[Stored data]
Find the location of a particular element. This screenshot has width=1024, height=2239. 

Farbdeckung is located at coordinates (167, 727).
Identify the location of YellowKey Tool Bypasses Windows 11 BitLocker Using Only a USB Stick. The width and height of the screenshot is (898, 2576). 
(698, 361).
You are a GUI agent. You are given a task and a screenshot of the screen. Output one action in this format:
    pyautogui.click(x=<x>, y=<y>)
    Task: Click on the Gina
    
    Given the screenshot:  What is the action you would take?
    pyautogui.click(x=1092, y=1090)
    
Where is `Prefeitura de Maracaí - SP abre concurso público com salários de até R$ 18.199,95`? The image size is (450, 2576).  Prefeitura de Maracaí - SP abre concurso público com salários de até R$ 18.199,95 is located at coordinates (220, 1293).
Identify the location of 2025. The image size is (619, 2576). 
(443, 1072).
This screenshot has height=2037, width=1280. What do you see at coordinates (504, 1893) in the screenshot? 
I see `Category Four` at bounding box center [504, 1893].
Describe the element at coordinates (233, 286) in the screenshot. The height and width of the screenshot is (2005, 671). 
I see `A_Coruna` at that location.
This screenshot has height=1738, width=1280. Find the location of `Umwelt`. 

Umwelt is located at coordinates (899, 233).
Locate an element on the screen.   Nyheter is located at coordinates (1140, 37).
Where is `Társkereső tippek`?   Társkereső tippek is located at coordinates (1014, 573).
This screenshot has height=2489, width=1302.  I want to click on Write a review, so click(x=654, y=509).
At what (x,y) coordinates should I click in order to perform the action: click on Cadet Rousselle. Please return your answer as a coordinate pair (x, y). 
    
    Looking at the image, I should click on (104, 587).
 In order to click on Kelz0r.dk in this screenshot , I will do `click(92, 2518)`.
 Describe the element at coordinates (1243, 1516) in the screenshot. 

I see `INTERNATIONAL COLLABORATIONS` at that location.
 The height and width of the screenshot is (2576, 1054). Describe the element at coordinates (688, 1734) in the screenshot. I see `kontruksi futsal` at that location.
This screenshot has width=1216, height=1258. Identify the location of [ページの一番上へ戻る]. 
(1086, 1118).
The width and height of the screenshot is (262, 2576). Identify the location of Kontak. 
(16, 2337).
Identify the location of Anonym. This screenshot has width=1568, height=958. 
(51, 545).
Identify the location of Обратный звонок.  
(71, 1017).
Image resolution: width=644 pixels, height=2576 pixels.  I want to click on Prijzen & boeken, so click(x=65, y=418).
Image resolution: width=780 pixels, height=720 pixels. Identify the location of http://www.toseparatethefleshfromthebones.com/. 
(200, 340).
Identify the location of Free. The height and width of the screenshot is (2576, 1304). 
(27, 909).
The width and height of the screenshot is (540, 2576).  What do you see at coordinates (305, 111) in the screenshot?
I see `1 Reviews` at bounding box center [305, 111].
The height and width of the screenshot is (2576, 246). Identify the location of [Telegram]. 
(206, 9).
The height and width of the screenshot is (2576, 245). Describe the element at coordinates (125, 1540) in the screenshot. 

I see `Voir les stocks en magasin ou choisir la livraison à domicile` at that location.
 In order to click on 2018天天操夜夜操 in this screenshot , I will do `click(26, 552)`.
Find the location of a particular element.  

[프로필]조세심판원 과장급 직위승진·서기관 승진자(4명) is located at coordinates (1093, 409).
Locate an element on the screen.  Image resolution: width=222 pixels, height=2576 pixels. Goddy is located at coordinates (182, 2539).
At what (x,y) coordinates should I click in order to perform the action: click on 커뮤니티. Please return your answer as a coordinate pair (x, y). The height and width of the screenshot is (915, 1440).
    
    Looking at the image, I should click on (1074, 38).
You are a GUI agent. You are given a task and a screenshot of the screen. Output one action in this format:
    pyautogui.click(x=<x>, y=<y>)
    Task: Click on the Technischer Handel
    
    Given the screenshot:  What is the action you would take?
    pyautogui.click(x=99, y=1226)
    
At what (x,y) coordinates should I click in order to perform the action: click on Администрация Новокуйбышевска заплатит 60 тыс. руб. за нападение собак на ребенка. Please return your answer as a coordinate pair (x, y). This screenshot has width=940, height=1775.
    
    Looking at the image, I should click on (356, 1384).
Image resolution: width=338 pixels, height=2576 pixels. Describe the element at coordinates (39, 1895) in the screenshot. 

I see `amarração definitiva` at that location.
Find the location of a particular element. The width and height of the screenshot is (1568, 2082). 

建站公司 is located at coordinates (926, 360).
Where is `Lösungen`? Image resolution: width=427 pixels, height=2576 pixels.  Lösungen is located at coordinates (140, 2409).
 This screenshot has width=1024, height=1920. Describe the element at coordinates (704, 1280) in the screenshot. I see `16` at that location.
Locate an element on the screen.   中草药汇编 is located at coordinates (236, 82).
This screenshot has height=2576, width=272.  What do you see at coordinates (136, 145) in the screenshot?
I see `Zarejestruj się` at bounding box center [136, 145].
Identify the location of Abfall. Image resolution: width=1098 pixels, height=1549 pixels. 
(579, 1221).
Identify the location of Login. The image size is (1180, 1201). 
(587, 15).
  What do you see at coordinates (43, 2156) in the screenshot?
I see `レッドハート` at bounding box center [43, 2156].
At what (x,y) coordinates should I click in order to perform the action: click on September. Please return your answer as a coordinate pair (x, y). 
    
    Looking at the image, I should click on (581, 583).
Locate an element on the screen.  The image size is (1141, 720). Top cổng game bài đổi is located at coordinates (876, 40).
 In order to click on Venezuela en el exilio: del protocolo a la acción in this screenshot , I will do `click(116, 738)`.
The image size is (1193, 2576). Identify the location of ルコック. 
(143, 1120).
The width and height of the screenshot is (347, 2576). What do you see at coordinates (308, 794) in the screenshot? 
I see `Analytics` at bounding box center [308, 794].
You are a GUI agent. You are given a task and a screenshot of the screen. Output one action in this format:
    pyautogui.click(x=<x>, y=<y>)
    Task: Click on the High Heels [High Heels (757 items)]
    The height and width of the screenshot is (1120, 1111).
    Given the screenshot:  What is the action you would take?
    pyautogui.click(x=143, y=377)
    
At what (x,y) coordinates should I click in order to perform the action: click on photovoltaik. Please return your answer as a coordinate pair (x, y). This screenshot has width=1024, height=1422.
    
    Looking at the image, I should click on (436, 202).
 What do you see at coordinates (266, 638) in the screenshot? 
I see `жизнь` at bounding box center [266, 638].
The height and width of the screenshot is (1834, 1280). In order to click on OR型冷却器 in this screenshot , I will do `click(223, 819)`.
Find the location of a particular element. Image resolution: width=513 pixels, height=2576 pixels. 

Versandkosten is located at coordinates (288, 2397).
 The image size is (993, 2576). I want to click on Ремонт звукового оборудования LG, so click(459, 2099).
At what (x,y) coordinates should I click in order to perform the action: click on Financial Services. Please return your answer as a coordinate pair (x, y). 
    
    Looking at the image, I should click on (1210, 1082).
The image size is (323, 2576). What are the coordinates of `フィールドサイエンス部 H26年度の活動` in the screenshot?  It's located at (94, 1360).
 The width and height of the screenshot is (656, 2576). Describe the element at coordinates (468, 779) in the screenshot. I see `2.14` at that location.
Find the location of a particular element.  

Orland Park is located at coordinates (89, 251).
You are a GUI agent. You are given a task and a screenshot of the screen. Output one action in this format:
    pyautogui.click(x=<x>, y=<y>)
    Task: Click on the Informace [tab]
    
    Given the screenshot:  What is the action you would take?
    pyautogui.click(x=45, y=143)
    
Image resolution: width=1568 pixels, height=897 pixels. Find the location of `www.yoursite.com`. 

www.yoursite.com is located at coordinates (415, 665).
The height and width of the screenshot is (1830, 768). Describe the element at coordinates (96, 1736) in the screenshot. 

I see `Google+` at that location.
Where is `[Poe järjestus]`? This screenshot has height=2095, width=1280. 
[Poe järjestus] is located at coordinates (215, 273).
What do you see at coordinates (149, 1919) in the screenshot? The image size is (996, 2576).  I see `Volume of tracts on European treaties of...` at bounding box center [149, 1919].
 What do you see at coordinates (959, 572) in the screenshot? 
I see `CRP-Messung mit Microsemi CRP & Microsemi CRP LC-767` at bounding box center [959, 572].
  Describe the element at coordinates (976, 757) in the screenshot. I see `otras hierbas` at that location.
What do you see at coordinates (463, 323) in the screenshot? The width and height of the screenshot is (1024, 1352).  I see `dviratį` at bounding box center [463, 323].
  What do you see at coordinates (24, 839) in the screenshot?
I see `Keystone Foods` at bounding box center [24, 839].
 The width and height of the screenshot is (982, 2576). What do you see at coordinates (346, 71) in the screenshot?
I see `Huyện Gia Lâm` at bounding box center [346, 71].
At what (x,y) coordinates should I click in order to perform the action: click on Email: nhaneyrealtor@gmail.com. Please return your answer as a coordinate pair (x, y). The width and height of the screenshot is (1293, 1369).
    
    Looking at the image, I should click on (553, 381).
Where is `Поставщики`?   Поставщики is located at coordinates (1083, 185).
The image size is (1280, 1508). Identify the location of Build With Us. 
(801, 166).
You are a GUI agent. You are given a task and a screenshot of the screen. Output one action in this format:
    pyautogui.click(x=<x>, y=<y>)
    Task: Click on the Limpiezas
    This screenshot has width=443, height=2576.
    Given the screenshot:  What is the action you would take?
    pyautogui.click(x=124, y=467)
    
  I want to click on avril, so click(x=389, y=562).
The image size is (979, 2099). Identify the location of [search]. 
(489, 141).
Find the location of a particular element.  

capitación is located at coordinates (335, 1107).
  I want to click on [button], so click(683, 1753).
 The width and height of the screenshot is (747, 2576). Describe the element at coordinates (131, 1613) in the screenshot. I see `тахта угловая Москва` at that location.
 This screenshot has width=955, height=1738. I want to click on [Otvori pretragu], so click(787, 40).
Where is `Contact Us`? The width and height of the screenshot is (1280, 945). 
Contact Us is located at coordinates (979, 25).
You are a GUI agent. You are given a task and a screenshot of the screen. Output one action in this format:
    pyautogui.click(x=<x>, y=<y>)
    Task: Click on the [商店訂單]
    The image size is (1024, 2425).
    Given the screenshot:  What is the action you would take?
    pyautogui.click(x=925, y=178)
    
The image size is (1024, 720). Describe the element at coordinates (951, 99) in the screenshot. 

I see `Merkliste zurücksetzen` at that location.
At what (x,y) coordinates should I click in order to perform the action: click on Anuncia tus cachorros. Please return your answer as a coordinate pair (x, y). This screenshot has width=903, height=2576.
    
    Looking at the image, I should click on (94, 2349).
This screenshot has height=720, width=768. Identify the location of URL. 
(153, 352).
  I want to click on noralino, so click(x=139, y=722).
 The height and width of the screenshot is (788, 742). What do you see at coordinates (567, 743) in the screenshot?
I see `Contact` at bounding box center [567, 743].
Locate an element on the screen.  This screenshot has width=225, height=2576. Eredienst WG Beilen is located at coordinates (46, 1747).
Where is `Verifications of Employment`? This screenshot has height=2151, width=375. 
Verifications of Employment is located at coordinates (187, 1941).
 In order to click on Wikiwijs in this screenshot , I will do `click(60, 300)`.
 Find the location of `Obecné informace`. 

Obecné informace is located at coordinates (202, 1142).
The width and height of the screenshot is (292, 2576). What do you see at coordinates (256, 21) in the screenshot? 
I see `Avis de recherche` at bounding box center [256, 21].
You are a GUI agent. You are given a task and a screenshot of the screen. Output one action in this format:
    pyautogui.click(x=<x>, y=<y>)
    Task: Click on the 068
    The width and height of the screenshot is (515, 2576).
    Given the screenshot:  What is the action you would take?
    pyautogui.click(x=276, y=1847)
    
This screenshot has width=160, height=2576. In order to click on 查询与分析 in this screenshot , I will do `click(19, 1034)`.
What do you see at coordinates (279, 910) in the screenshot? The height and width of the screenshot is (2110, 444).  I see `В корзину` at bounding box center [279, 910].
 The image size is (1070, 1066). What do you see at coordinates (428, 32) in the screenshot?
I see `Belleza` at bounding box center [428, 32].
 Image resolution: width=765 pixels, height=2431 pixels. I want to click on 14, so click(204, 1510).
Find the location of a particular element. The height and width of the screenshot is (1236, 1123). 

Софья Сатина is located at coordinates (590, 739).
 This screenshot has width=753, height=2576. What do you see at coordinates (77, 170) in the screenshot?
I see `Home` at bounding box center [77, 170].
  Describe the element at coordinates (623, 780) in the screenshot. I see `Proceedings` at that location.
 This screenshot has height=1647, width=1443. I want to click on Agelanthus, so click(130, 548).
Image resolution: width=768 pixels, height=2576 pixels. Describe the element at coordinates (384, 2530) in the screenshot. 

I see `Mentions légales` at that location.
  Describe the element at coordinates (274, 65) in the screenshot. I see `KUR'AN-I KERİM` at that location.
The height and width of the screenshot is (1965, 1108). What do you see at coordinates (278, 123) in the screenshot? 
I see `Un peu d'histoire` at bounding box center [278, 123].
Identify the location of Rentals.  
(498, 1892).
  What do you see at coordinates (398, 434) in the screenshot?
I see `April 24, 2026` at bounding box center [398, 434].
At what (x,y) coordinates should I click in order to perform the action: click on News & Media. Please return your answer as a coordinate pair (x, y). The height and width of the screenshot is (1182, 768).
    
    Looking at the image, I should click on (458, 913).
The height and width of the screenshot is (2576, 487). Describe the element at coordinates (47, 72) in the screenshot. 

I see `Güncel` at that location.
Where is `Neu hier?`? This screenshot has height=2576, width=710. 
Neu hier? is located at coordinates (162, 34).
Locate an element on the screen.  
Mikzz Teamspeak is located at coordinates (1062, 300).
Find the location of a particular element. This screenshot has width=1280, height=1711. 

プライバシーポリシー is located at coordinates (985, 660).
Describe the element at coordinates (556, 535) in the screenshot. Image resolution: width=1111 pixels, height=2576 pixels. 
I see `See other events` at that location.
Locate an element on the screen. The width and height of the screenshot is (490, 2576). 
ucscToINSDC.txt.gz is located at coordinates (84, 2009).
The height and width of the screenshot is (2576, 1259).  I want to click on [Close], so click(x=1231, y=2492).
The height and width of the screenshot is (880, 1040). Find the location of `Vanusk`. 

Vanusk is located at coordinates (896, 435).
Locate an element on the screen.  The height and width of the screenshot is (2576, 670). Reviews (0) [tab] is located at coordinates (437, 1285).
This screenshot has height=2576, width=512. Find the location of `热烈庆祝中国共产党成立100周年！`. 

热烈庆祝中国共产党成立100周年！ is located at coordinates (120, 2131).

What the task asks
Report each line of the data that includes the string "will".

Reply to the exercise
 In order to click on Kelz0r.dk in this screenshot , I will do `click(92, 2518)`.
 In order to click on 2018天天操夜夜操 in this screenshot , I will do `click(26, 552)`.
 In order to click on Venezuela en el exilio: del protocolo a la acción in this screenshot , I will do `click(116, 738)`.
The height and width of the screenshot is (1834, 1280). In order to click on OR型冷却器 in this screenshot , I will do `click(223, 819)`.
 In order to click on Wikiwijs in this screenshot , I will do `click(60, 300)`.
This screenshot has width=160, height=2576. In order to click on 查询与分析 in this screenshot , I will do `click(19, 1034)`.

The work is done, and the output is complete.